I'm not sure what's happening, but the error messages about
unknown service and protocol makes me think there is a problem
with /etc/services and /etc/protocols (exist, permissions?).

If this helps, get on the phone to Werner Beck at HP/Apollo
Boeblingen and tell him to hire me! (I tried to come out
awhile back).

You can also pass a debug mask to tcpd to perhaps get more.

Steve Hall, HP/Apollo Brisbane, Australia

smhall@peg.UUCP (07/13/90)

Georg,

Forgot to add, if you want to rule out different h/w config as a
problem, boot the dn10K off the other (already running 10.2.p).

Steve Hall, HP/Apollo Brisbane Australia

schmid@asterix.luftfahrt.uni-stuttgart.de (Georg Schmid) (07/16/90)
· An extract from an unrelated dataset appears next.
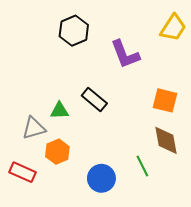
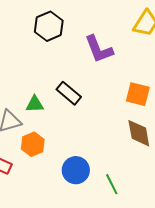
green line: (142, 166) -> (112, 184), moved

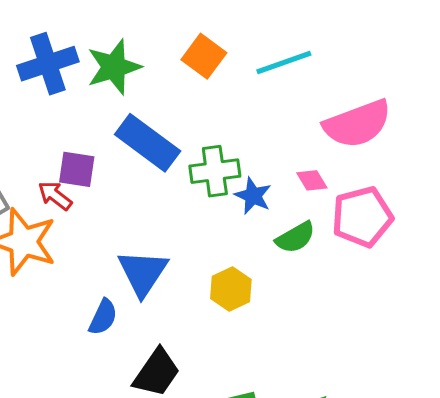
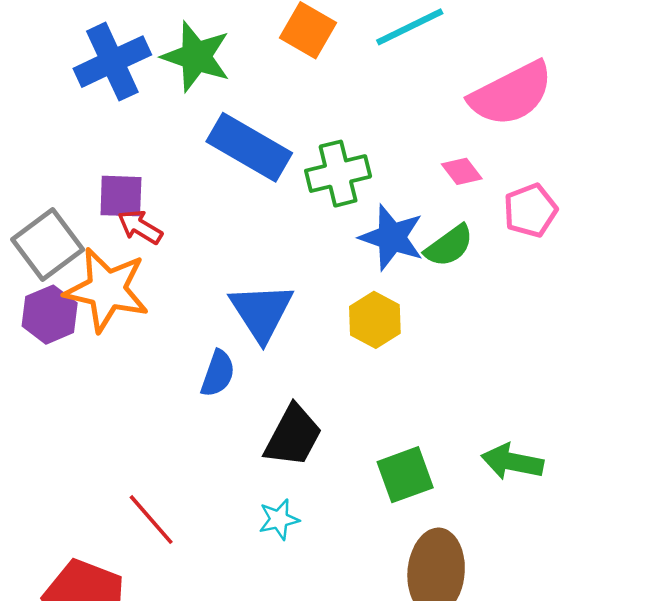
green star: (114, 67) -> (196, 57), turned -30
purple square: (77, 169) -> (121, 196), moved
blue star: (253, 196) -> (392, 237), moved, size x1.4
pink pentagon: (362, 217) -> (530, 210), size x0.7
As there are still mails and articles concerning my boot problems
with SR10.2.p, I'd like to post some additional things:

 1. I'm still using my workaround, to recreate systmp at every boot, and
    it has been working so far, although it causes some minor problems 
    when doing an 'ex' from the dm and 'go' from phase II.
 2. Several people sent me mail because they had problems with 
    'etc/hostid' called in 'rc.local'. 
    For example, system@alchemy.chem.utoronto.ca (Mike Peterson, Univ, of
    Toronto) writes:

|> If you are using a nameserver for address resolution, and the
|> /etc/nmconfig -h hostent_bind
|> leads me to think that you are, there are severe problems

     (Yes, we do use a nameserver)

|> when the system tries to run 'hostid' or start tcpd with the
|> /etc/rc.local file supplied with SR10.2.p.
|> We had exactly the same problems, where each daemon related to TCP/IP
|> would take 10-15 minutes to start.
|>
|> The solution is:
|>
|> 1) reorder your /etc/rc.local file so that the 'nmconfig' is done
|> after the TCP daemons have started, and don't do the 'hostid' command
|> until all networks are fully configured and up (since if you are using
|> a name server, it must resolve the name to an Internet number, but
|> if you do this before tcpd has started and the interface configured
|> and the name server is running,
|> the system can not get a valid packet out onto the network -- this
|> eventually times out, but takes 10-15 minutes per daemon, hence the
|> long boot delays). A sample /etc/rc.local file is given later.
|>
|> 2) Do NOT use names in the /etc/ifconfig commands - these will cause
|> a name lookup, but you can't look things up until your ifconfig
|> commands have completed (Catch-22). Use only internet numbers.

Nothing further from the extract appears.